Bukan hanya itu saja, M Lutfi menambahkan bahwa ekonomi umat itu datangnya dari masjid (dan tempat-tempat ibadah lainnya). Maka ia berpesan agar kegiatan ekonomi di tempat-tempat ibadah bisa semakin digalakkan untuk membangun ekonomi umat, bukan hanya sebagai narasi saja.
Arief Rosyid Hasan dari Pemuda DMI/HIPMI mengawali pemaparan dengan mengangkat satu poin penting bahwa dari dahulu, sarekat dagang memiliki permasalahan yang sama, yaitu produk luar negeri yang menjamur di dalam negeri dan pihak asing yang memiliki keleluasaan dalam berdagang.
Walaupun hal ini baik, Arief menekankan jangan sampai pengusaha pribumi tertinggal dalam kompetisi perdagangan ini.
“Mengapa menggunakan diksi Sarekat Dagang Pemuda Islam? Karena ini merupakan momentum yang tepat untuk mengakselerasi ekonomi keumatan kita dengan harapan energi keumatan kita yang selama ini masih fokus ke agenda politik, setidaknya setengahnya bisa kita salurkan fokusnya ke aktivitas ekonomi keumatan. Sehingga nantinya terorismE, radikalisme, dan fundamentalisme diharapkan tidak hadir lagi karena sudah berfokus pada ekonomi keumatan,” ungkapnya.

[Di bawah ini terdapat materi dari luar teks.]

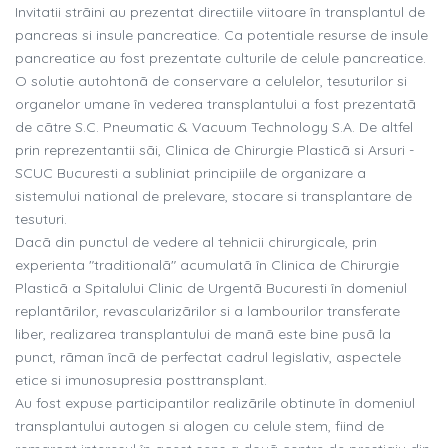
Invitatii strãini au prezentat directiile viitoare în transplantul de
pancreas si insule pancreatice. Ca potentiale resurse de insule
pancreatice au fost prezentate culturile de celule pancreatice.
O solutie autohtonã de conservare a celulelor, tesuturilor si
organelor umane în vederea transplantului a fost prezentatã
de cãtre S.C. Pneumatic & Vacuum Technology S.A. De altfel
prin reprezentantii sãi, Clinica de Chirurgie Plasticã si Arsuri -
SCUC Bucuresti a subliniat principiile de organizare a
sistemului national de prelevare, stocare si transplantare de
tesuturi.
Dacã din punctul de vedere al tehnicii chirurgicale, prin
experienta "traditionalã" acumulatã în Clinica de Chirurgie
Plasticã a Spitalului Clinic de Urgentã Bucuresti în domeniul
replantãrilor, revascularizãrilor si a lambourilor transferate
liber, realizarea transplantului de manã este bine pusã la
punct, rãman încã de perfectat cadrul legislativ, aspectele
etice si imunosupresia posttransplant.
Au fost expuse participantilor realizãrile obtinute în domeniul
transplantului autogen si alogen cu celule stem, fiind de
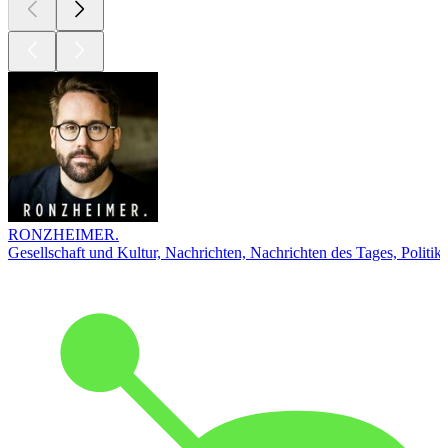
RONZHEIMER.
Gesellschaft und Kultur, Nachrichten, Nachrichten des Tages, Politik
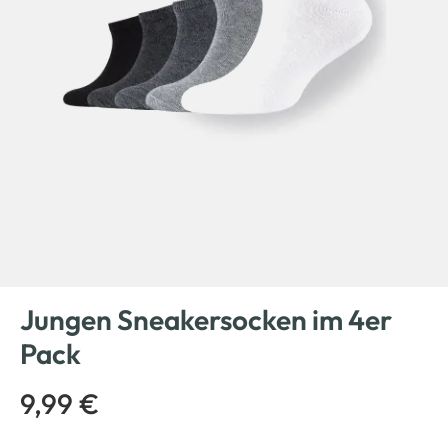
Jungen Sneakersocken im 4er
Pack
9,99 €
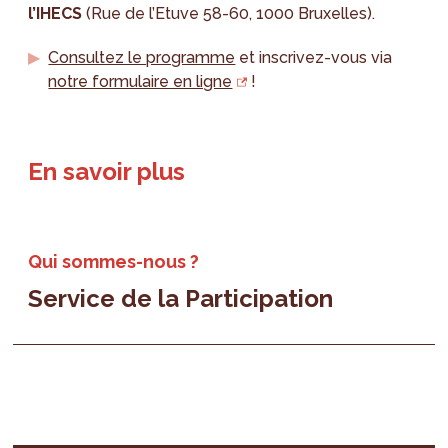
l’IHECS
(Rue de l’Etuve 58-60, 1000 Bruxelles).
Consultez le programme
et inscrivez-vous via
notre formulaire en ligne
!
En savoir plus
Qui sommes-nous ?
Service de la Participation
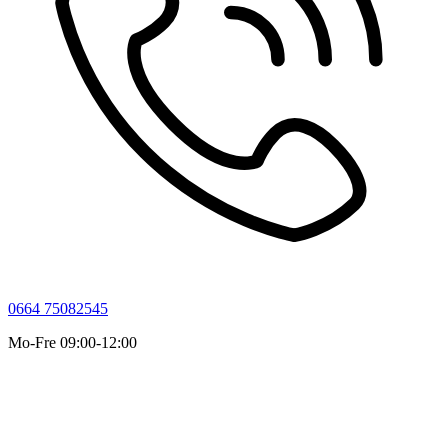
0664 75082545
Mo-Fre 09:00-12:00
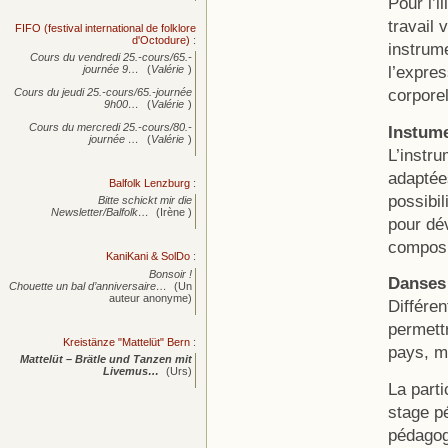
Pour l’i
travail 
FIFO (festival international de folklore
d'Octodure)
:
instrume
Cours du vendredi 25.-cours/65.-
l’expres
journée
9…
(
Valérie
)
corporel
Cours du jeudi 25.-cours/65.-journée
9h00…
(
Valérie
)
Cours du mercredi 25.-cours/80.-
Instume
journée
…
(
Valérie
)
L’instr
adaptées
Balfolk Lenzburg
:
possibi
Bitte schickt mir die
Newsletter/Balfolk…
(Irène )
pour dév
composi
KaniKani & SolDo
:
Bonsoir !
Danses
Chouette un bal d’anniversaire…
(Un
auteur anonyme)
Différe
permettr
Kreistänze "Mattelüt" Bern
:
pays, m
Mattelüt – Brätle und Tanzen mit
Livemus…
(Urs)
La parti
stage p
pédagog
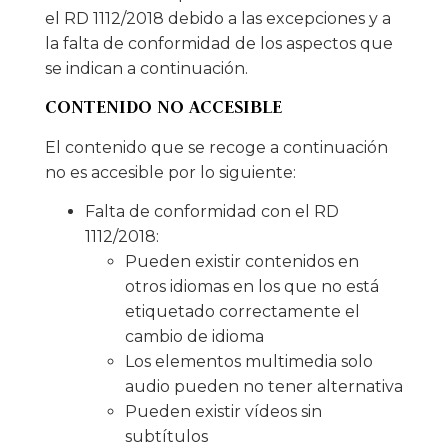
el RD 1112/2018 debido a las excepciones y a
la falta de conformidad de los aspectos que
se indican a continuación.
CONTENIDO NO ACCESIBLE
El contenido que se recoge a continuación
no es accesible por lo siguiente:
Falta de conformidad con el RD
1112/2018:
Pueden existir contenidos en
otros idiomas en los que no está
etiquetado correctamente el
cambio de idioma
Los elementos multimedia solo
audio pueden no tener alternativa
Pueden existir vídeos sin
subtítulos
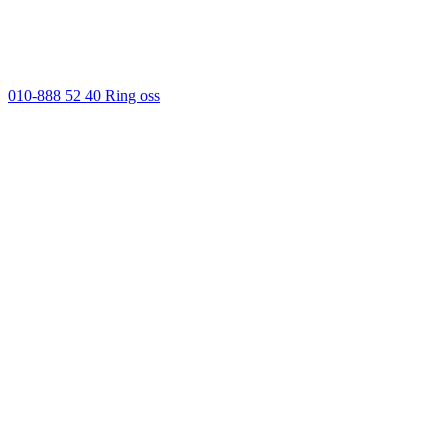
010-888 52 40
Ring oss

Mendukung hadirnya Sarekat Dagang Pemuda Islam, Muhammad Pradana Indraputra Staf Khusus Pengembangan Kewirausahaan Nasional BKPM menyampaikan Sarekat Dagang Pemuda Islam adalah gambaran dari mayoritas mengingat pemuda mendominasi struktur penduduk di Indonesia, UMKM mendominasi persentase persentase pengusaha di Indonesia, dan Islam mendominasi agama di Indonesia.
Oleh sebab itu, Pradana percaya, apabila judul ini digarap dengan penuh komitmen dan keseriusan, tentunya akan membawa kontribusi besar terhadap bangsa.

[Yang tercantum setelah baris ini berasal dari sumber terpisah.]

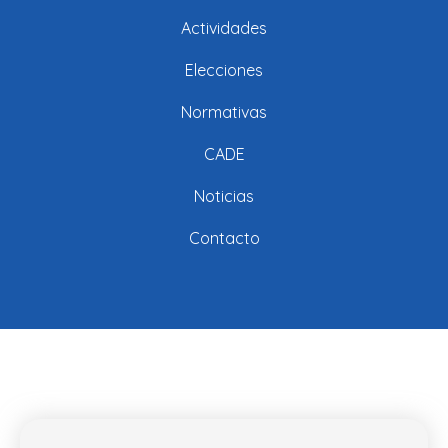
Actividades
Elecciones
Normativas
CADE
Noticias
Contacto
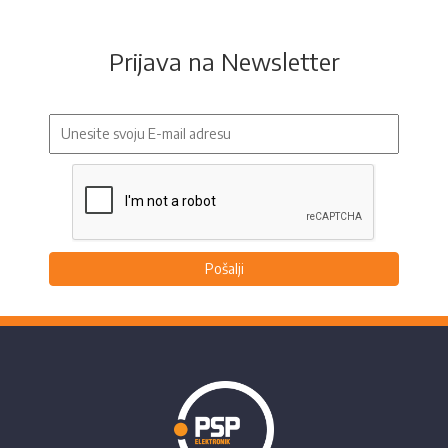
Prijava na Newsletter
Pošalji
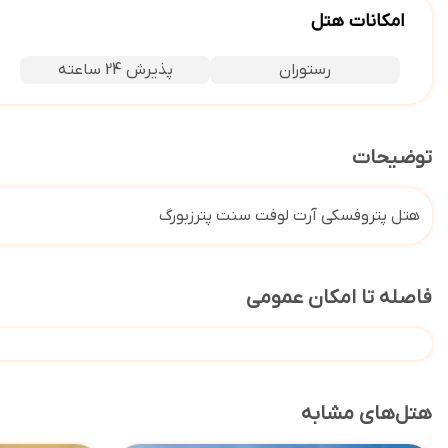
امکانات هتل
رستوران
پذیرش 24 ساعته
توضیحات
هتل پتروفسکی آرت لوفت سنت پترزبورگ
فاصله تا امکان عمومی
هتل‌های مشابه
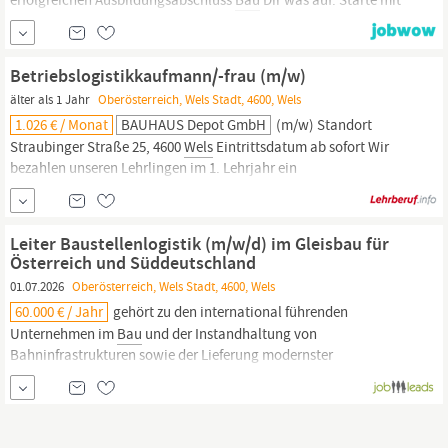
BAUHAUS ins Berufsleben! Als Betriebslogistikkaufmann/-frau
dreht sich bei Dir alles um die Warenlogistik des BAUHAUS
Fachcentrums. Du bist daran beteiligt den Warenfluss im
Betriebslogistikkaufmann/-frau (m/w)
Fachcentrum zu gewährleisten und führst Bestands- und
älter als 1 Jahr
Oberösterreich, Wels Stadt, 4600, Wels
1.026 € / Monat
BAUHAUS Depot GmbH
(m/w) Standort
Straubinger Straße 25, 4600
Wels
Eintrittsdatum ab sofort Wir
bezahlen unseren Lehrlingen im 1. Lehrjahr ein
kollektivvertragliches Lehrlingsgehalt von € 1.026,-/brutto
danach, € 1.200,-/brutto im 2. Lehrjahr, und 1.518,-/brutto im 3.
Lehrjahr. BAUHAUS bietet dir zusätzlich Eine freiwillige 6.
Leiter Baustellenlogistik (m/w/d) im Gleisbau für
Urlaubswoche ab einem Jahr...
Österreich und Süddeutschland
01.07.2026
Oberösterreich, Wels Stadt, 4600, Wels
60.000 € / Jahr
gehört zu den international führenden
Unternehmen im
Bau
und der Instandhaltung von
Bahninfrastrukturen sowie der Lieferung modernster
Bahntechnik. Mit rund 3000 engagierten Mitarbeitenden und
Standorten in neun Ländern gestalten wir als kompetenter
Partner, die Umsetzung innovativer und effizienter Lösungen. So
geben wir jeden Tag unser Bestes, damit die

“Menurut data Kementerian Koperasi dan Usaha Kecil Menengah (Kemenkop UKM), dari total pemuda yang memiliki UMKM, baru 13% yang melek digital. Maka, tugas kita adalah untuk memfasilitasi digitalisasi UMKM.”
Sebagai langkah konkret terdekat, Muhammad Lutfi mengajak Rabu Hijrah dan beberapa tokoh penggerak untuk berdiskusi membahas tindak lanjut dari rencana Sarekat Dagang Pemuda Islam (SDPI).